3. MATERIAL E MÉTODOS

3.10 RT-PCR, PCR quantitativa e tempo de meia-vida

Para a avaliação do tempo de meia-vida dos alvos escolhidos para estudo, o processo de transcrição dos parasitas foi interrompido e a quantidade de cada alvo foi avaliada em intervalos de tempo pré-definidos. A interrupção da transcrição foi feita como descrito por CLAYTON e colaboradores (2007), com a adição de sinefungina (interrompendo trans-splicing) e actinomicina D (interrompendo transcrição). Em cada etapa desse experimento grânulos de TcDHH1 foram monitorados por IFI.

3.10.1 Inibição da transcrição

Parasitas em estágios distintos de diferenciação foram contados e diluídos para uma concentração de 2,5 x 107 células/ml de meio. Os experimentos foram feitos em duplicata experimental. Adicionou-se sinefungina (Sigma) a uma concentração final de 2,5 μg/ml e a cultura foi incubada a 28ºC por 5 minutos.
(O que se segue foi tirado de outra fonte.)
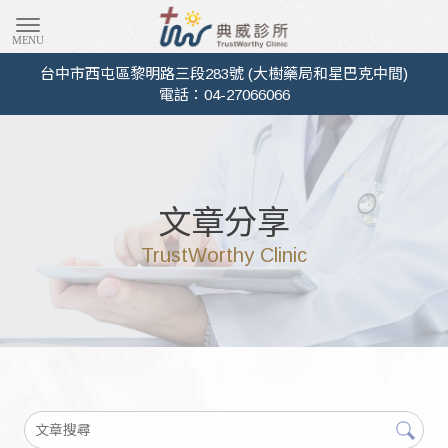
典威診所-
台中市西屯區黎明路三段283號 (大樹藥局和星巴克中間)
電話：04-27066066
文章分享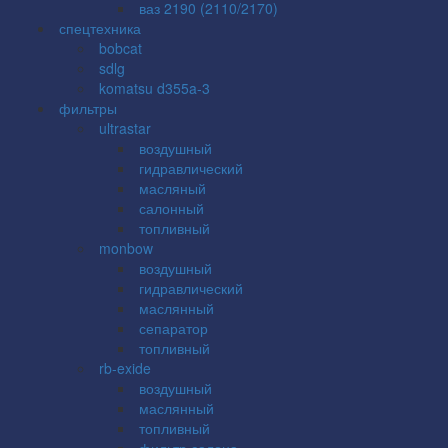
ваз 2190 (2110/2170)
спецтехника
bobcat
sdlg
komatsu d355a-3
фильтры
ultrastar
воздушный
гидравлический
масляный
салонный
топливный
monbow
воздушный
гидравлический
маслянный
сепаратор
топливный
rb-exide
воздушный
маслянный
топливный
фильтр салона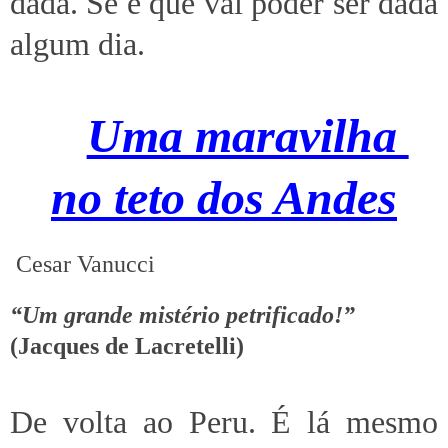
dada. Se é que vai poder ser dada
algum dia.
Uma maravilha
no teto dos Andes
Cesar Vanucci
“Um grande mistério petrificado!”
(Jacques de Lacretelli)
De volta ao Peru. É lá mesmo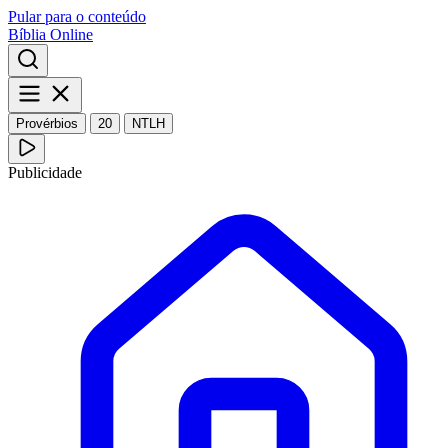
Pular para o conteúdo
Bíblia Online
Provérbios
20
NTLH
Publicidade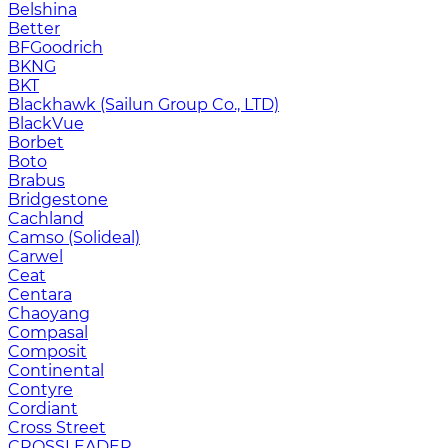
Belshina
Better
BFGoodrich
BKNG
BKT
Blackhawk (Sailun Group Co., LTD)
BlackVue
Borbet
Boto
Brabus
Bridgestone
Cachland
Camso (Solideal)
Carwel
Ceat
Centara
Chaoyang
Compasal
Composit
Continental
Contyre
Cordiant
Cross Street
CROSSLEADER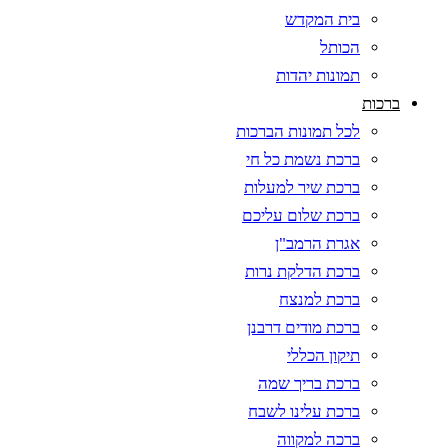
בית המקדש
הכותל
תמונות יהדות
ברכות
לכל תמונות הברכות
ברכת נשמת כל חי
ברכת שיר למעלות
ברכת שלום עליכם
אגרת הרמב"ן
ברכת הדלקת נרות
ברכת למנצח
ברכת מודים דרבנן
תיקון הכללי
ברכת בריך שמה
ברכת עלינו לשבח
ברכה למקווה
Antes de adicionar a actinomicina D (Sigma), uma alíquota de 2 ml foi retirada (t0) e centrifugada a 7000 x g por 2 minutos, o sobrenadante foi desprezado. Após a adição de actinomicina D a uma concentração final de 10 μg/ml, alíquotas de 2 ml foram retiradas em tempos de 10 (t1), 20 (t2), 30 (t3) minutos e 1 hora (t4), foram centrifugadas como descrito acima e o sobrenadante foi desprezado. A partir dos sedimentos dos parasitas tratados, prosseguiu-se para a extração de RNA com auxílio do kit RNeasy (QIAGEN), de acordo com o item 3.4.6. Os RNAs foram dosados por meio do equipamento NanoDrop™ 1000 (Thermo Scientific) e estocados a -20ºC para posterior uso.
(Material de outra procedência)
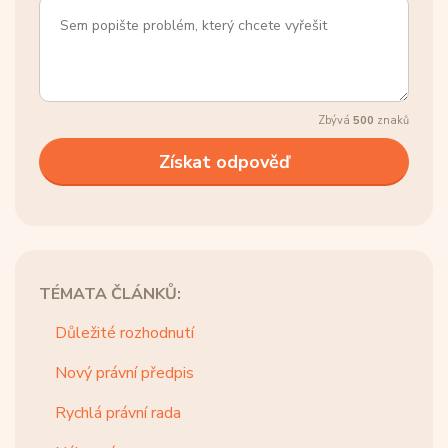
Zbývá
500
znaků
TÉMATA ČLÁNKŮ:
Důležité rozhodnutí
Nový právní předpis
Rychlá právní rada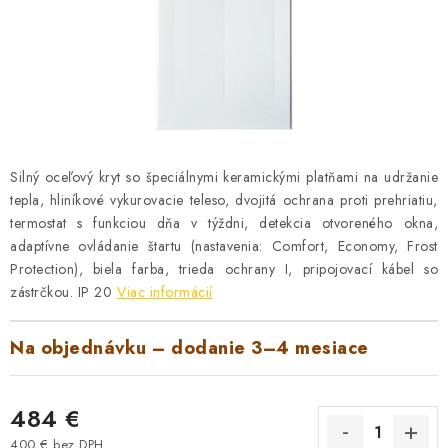
VYHRIEVANIE
OUTLET
ELEKTRICKÉ KRBY
VRÁTENIE TOVARU A REKLAMÁCIE
Silný oceľový kryt so špeciálnymi keramickými platňami na udržanie
tepla, hliníkové vykurovacie teleso, dvojitá ochrana proti prehriatiu,
BLOG
termostat s funkciou dňa v týždni, detekcia otvoreného okna,
adaptívne ovládanie štartu (nastavenia: Comfort, Economy, Frost
REFERENCIE
Protection), biela farba, trieda ochrany I, pripojovací kábel so
zástrčkou. IP 20
Viac informácií
KONTAKTY
Na objednávku – dodanie 3–4 mesiace
Obchodné podmienky
Zásady ochrany osobných údajov
Ceny přepravy
Kontakty
484 €
400 € bez DPH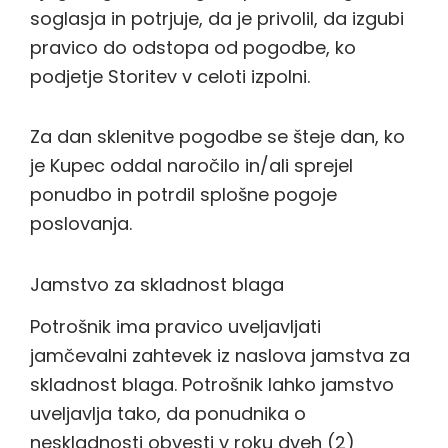
soglasja in potrjuje, da je privolil, da izgubi
pravico do odstopa od pogodbe, ko
podjetje Storitev v celoti izpolni.
Za dan sklenitve pogodbe se šteje dan, ko
je Kupec oddal naročilo in/ali sprejel
ponudbo in potrdil splošne pogoje
poslovanja.
Jamstvo za skladnost blaga
Potrošnik ima pravico uveljavljati
jamčevalni zahtevek iz naslova jamstva za
skladnost blaga. Potrošnik lahko jamstvo
uveljavlja tako, da ponudnika o
neskladnosti obvesti v roku dveh (2)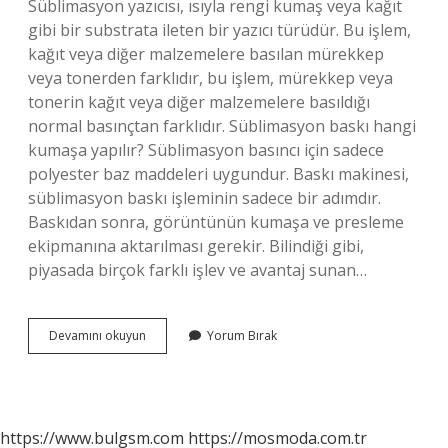
Süblimasyon yazıcısı, ısıyla rengi kumaş veya kağıt
gibi bir substrata ileten bir yazıcı türüdür. Bu işlem,
kağıt veya diğer malzemelere basılan mürekkep
veya tonerden farklıdır, bu işlem, mürekkep veya
tonerin kağıt veya diğer malzemelere basıldığı
normal basınçtan farklıdır. Süblimasyon baskı hangi
kumaşa yapılır? Süblimasyon basıncı için sadece
polyester baz maddeleri uygundur. Baskı makinesi,
süblimasyon baskı işleminin sadece bir adımdır.
Baskıdan sonra, görüntünün kumaşa ve presleme
ekipmanına aktarılması gerekir. Bilindiği gibi,
piyasada birçok farklı işlev ve avantaj sunan…
Süblimasyon
Devamını okuyun
Yorum Bırak
Baskı
Iyi
Mi
https://www.bulgsm.com
https://mosmoda.com.tr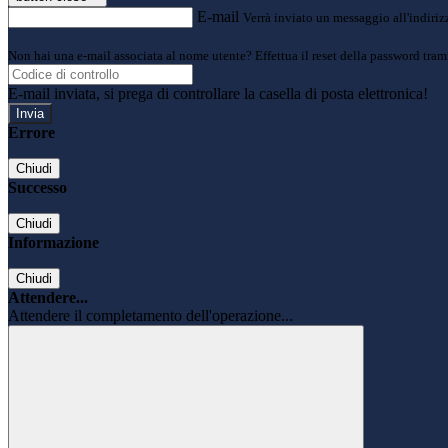
E-mail
Verrà inviato un messaggio all'indirizz
Non hai una e-mail associata al nome utente? Effettua il reset della password tram
E-mail inviata, si prega di controllare la casella di posta elettronica!
Errore
Chiudi
Successo
Chiudi
Informazione
Chiudi
Attendere...
Attendere il completamento dell'operazione...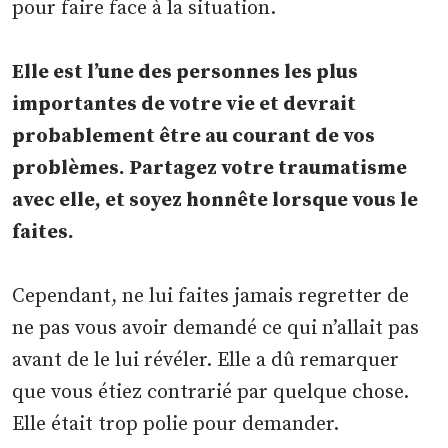
pour faire face à la situation.
Elle est l’une des personnes les plus
importantes de votre vie et devrait
probablement être au courant de vos
problèmes. Partagez votre traumatisme
avec elle, et soyez honnête lorsque vous le
faites.
Cependant, ne lui faites jamais regretter de
ne pas vous avoir demandé ce qui n’allait pas
avant de le lui révéler. Elle a dû remarquer
que vous étiez contrarié par quelque chose.
Elle était trop polie pour demander.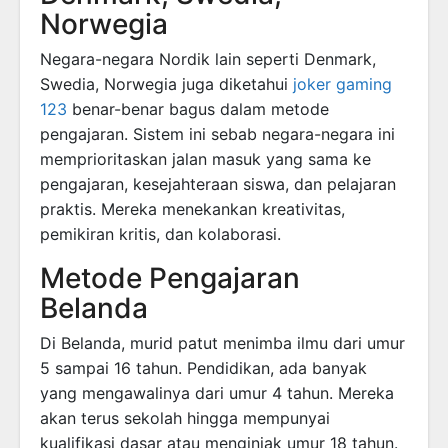
Norwegia
Negara-negara Nordik lain seperti Denmark,
Swedia, Norwegia juga diketahui
joker gaming
123
benar-benar bagus dalam metode
pengajaran. Sistem ini sebab negara-negara ini
memprioritaskan jalan masuk yang sama ke
pengajaran, kesejahteraan siswa, dan pelajaran
praktis. Mereka menekankan kreativitas,
pemikiran kritis, dan kolaborasi.
Metode Pengajaran
Belanda
Di Belanda, murid patut menimba ilmu dari umur
5 sampai 16 tahun. Pendidikan, ada banyak
yang mengawalinya dari umur 4 tahun. Mereka
akan terus sekolah hingga mempunyai
kualifikasi dasar atau menginjak umur 18 tahun.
3.10.2 Transcrição Reversa

A reação de transcrição reversa é feita com o auxílio do kit Improm II™ (Promega) segundo o manual do fabricante. Cerca de 1 μg de RNA purificado em um volume total de 8,6 μl foi misturado com 1 μl de oligo-dT 10 μM e incubado sequencialmente a: 70 ºC por 10 minutos, 4 ºC por 5 minutos, 25 ºC por 5 minutos e 4 ºC por 10 minutos.
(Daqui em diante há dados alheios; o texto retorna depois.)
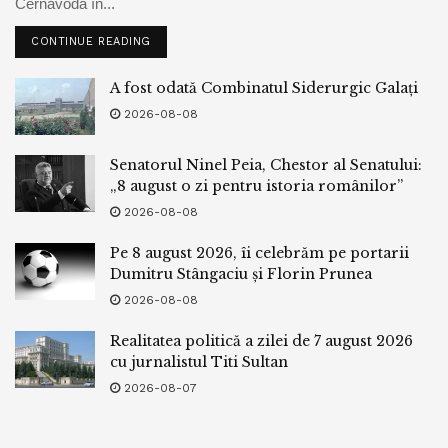
Cernavodă în...
CONTINUE READING
A fost odată Combinatul Siderurgic Galați
2026-08-08
Senatorul Ninel Peia, Chestor al Senatului:
„8 august o zi pentru istoria românilor”
2026-08-08
Pe 8 august 2026, îi celebrăm pe portarii
Dumitru Stângaciu și Florin Prunea
2026-08-08
Realitatea politică a zilei de 7 august 2026
cu jurnalistul Titi Sultan
2026-08-07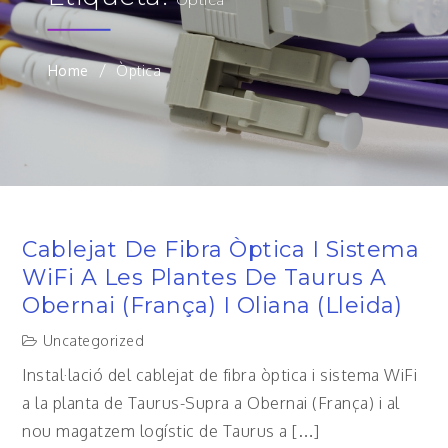
Home
Òptica
Cablejat De Fibra Òptica I Sistema
WiFi A Les Plantes De Taurus A
Obernai (França) I Oliana (Lleida)
Uncategorized
Instal·lació del cablejat de fibra òptica i sistema WiFi
a la planta de Taurus-Supra a Obernai (França) i al
nou magatzem logístic de Taurus a […]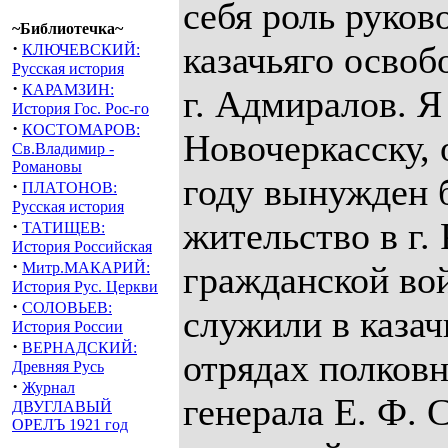
себя роль руков
~Библиотечка~
·
казачьяго осво
КЛЮЧЕВСКИЙ:
Русская история
·
КАРАМЗИН:
г. Адмиралов. Я
История Гос. Рос-го
·
КОСТОМАРОВ:
Новочеркасску, 
Св.Владимир -
Романовы
году вынужден 
·
ПЛАТОНОВ:
Русская история
жительство в г.
·
ТАТИЩЕВ:
История Российская
·
Митр.МАКАРИЙ:
гражданской во
История Рус. Церкви
·
СОЛОВЬЕВ:
служили в казач
История России
·
ВЕРНАДСКИЙ:
отрядах полков
Древняя Русь
·
Журнал
генерала Е. Ф. 
ДВУГЛАВЫЙ
ОРЕЛЪ 1921 год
Posteriormente, foram adicionados: 4 μl de tampão 5X, 1 μl de dNTPs 10 mM, 2,4 μl de MgCl2 25 mM, 40 unidades de RNase OUT® e 1 μl da enzima transcriptase reversa e as amostras foram incubadas a 42 ºC por duas horas. Após esta etapa, o cDNA pode ser purificado por meio do filtro Microcon® (Millipore), como descrito no manual do fabricante.

As amostras de cDNA purificado foram armazenadas a -20ºC até o momento do uso.

3.10.3 PCR Quantitativa (PCR em Tempo Real)

PCR em tempo real é um método capaz de quantificar o cDNA presente na amostra original. Isso significa que, ao amplificarmos um inserto, ou um cDNA (que provém de uma população de mRNAs com taxas diferentes de transcrição) é possível quantificarmos a abundância de cada RNA presente na amostra extraída e compará-la com outros estágios do ciclo de vida. Além disso, podemos comparar esse RNA com outros RNAs que possuem diferentes taxas de transcrição. Isso ocorre uma vez que a detecção da quantidade de DNA amplificado é medida ciclo a ciclo, em tempo real, por meio da medição de fluorescência (de um reagente específico adicionado) que aumenta de acordo com o número de moléculas amplificadas.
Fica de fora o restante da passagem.